Music theory can be more than the ability to understand the various intervals involved in a diminished triad or in a perfect or imperfect cadence. It teaches how to communicate well through studies of order, harmony, relationships, ratios, dissonance, consonance, tension, and time. Within these studies, one is pushed past the mere notes and ideas of a score to discover more of music’s grandiose purpose. Many of us do not generally think about music or the arts as means for understanding God, but studies in music theory can help one understand that form is important to our Creator and that it should be used in ways that reflect His character. This is an appropriate pursuit of the beauty that Plato wrote about.
Today, musical literacy is generally being lost in Christian circles. Too many of us do not know how to think about or listen to music well. In many cases we are inclined to think that music makes no claims about objective truth and therefore musical judgments are dependent upon the individual as are the preferences of taste and experience. Oftentimes, music is used as an escape from the trials of our daily responsibilities. Today, music’s purpose has become one of self-absorption more than a purpose of understanding God and His beauty. This is not only a product of post-enlightenment thought, but it is also disrespectful to God and His promised blessings of revealing himself to us.
If we in the Classical Conversations community are about educational reform, if we are about communicating effectively, if we want to communicate beautifully, if we want to seek God to make Him known, we must adopt music education. This begins with a study of music theory. If we want to study the history, the philosophy, or even the theology of music, we must first familiarize ourselves with its grammar. As our trivium model teaches the grammar of reading and writing words in order to speak and argue well, so too should we teach the grammar of reading and writing music so that we can play and create well. We play and create well with the intention to glorify God and discover His beauty.
My experiences with music theory have helped my musical performance and knowledge in extraordinary ways, but it has also caused me to step outside of myself and realize there is far more to music than how it affects me as an individual. In an era in which scientific reason permeates most of the western world, artists must refuse to subject God’s gifts to an individualistic way of thinking. The arts are tools for hope to see beyond the material, beyond self. God gives us art so that humans can aspire to see the mysteries of this world, the beauty within creation, and the character of a God who desires that His created people know their Creator.

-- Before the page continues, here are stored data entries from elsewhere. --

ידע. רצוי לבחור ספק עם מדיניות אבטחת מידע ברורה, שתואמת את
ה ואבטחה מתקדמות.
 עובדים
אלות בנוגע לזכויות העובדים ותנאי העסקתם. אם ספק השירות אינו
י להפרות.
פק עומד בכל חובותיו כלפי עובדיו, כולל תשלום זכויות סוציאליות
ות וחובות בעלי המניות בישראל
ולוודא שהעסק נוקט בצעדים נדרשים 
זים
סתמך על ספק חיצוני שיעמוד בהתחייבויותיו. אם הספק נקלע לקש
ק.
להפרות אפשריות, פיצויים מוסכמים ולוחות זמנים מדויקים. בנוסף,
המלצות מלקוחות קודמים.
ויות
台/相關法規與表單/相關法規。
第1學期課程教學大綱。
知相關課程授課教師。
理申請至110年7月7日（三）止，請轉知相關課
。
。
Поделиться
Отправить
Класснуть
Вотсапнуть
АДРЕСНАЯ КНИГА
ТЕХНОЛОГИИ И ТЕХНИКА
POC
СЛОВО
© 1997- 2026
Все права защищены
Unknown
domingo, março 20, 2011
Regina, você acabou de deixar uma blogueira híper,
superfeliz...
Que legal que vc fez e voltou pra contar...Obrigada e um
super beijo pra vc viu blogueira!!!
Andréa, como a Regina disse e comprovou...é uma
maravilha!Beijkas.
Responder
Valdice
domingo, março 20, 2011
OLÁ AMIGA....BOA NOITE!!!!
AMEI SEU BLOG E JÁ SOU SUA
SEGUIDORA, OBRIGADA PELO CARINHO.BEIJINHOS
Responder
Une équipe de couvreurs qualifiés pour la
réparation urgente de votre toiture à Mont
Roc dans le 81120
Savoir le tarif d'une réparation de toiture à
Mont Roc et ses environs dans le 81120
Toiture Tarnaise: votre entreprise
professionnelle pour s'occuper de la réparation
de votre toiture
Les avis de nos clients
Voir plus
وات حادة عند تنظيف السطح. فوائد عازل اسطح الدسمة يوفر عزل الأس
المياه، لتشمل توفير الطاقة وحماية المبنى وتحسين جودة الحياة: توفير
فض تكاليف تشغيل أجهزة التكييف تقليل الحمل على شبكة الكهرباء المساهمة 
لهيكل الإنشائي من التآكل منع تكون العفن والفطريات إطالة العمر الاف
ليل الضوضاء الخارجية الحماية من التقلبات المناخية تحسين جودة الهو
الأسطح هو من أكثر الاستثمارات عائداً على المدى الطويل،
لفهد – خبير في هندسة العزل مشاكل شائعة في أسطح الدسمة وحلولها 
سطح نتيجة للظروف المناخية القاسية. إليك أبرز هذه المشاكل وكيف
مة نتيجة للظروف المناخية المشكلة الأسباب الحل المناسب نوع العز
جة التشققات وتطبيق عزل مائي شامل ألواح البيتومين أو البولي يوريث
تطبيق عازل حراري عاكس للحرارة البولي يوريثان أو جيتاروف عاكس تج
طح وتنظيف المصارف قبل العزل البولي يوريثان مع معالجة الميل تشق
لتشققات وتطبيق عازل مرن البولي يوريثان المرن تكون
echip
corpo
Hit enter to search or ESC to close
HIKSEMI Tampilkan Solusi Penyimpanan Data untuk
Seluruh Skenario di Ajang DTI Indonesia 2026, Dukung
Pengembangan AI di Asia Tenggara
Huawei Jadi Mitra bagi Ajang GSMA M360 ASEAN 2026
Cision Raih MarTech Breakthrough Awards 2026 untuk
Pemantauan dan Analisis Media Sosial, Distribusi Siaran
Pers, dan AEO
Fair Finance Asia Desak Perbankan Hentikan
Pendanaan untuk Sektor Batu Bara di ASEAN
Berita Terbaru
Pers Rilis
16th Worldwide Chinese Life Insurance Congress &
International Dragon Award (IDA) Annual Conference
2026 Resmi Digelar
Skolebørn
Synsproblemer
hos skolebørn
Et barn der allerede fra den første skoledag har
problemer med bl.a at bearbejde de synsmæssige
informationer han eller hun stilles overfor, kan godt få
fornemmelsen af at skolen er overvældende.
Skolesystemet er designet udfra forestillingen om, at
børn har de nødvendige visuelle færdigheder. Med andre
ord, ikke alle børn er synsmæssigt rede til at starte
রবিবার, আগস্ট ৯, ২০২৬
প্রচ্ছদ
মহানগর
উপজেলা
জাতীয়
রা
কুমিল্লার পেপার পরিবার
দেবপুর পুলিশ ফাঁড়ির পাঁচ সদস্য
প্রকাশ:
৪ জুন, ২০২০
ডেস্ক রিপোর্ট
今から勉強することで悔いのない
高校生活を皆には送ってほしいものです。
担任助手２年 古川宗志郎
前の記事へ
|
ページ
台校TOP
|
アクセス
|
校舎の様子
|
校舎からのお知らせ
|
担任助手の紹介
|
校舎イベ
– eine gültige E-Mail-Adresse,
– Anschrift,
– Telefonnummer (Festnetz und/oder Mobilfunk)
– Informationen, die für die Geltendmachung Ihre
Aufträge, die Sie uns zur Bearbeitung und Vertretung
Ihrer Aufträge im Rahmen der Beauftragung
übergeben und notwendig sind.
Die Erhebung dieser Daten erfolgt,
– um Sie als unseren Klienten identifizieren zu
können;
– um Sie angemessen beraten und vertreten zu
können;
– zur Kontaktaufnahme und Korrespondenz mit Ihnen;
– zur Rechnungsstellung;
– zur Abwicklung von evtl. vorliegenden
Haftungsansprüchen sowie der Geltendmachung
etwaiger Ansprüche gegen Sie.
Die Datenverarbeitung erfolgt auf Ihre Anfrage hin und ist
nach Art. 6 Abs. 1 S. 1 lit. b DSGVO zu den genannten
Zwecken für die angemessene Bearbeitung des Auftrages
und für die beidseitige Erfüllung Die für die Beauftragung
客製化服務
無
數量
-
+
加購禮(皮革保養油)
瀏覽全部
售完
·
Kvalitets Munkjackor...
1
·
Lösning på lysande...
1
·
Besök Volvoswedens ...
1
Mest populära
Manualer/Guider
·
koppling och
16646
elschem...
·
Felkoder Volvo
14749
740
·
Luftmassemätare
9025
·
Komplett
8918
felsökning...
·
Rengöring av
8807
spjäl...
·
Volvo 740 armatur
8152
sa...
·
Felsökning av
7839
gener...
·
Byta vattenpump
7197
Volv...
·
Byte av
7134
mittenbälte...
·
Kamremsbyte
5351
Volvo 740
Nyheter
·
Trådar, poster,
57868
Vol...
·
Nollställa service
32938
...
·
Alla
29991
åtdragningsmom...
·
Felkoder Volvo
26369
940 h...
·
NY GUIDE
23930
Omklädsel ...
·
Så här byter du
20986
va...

Music can be complex, mysterious, confusing, and vague. Yet it continues to pull mankind to itself, inviting us to dive into the ocean of its greatness, always reminding us that its possibilities are still to be discovered. Similarly, God’s beauty is so vast and magnificent it will require infinity to uncover His glory as He reveals himself to us. In so many different ways, God invites us to uncover bits of His glory while we are on earth so as to give us a foretaste of the unending sweetness of heaven. In heaven we will no longer search, rather we will experience the entirety of the awesome magnitude of God’s beauty. Music theory is, then, a gift to man through which God invites us to discover the true beauty: himself.
Studying music or any other subject with the purpose of discovering the beauty of God will never be boring.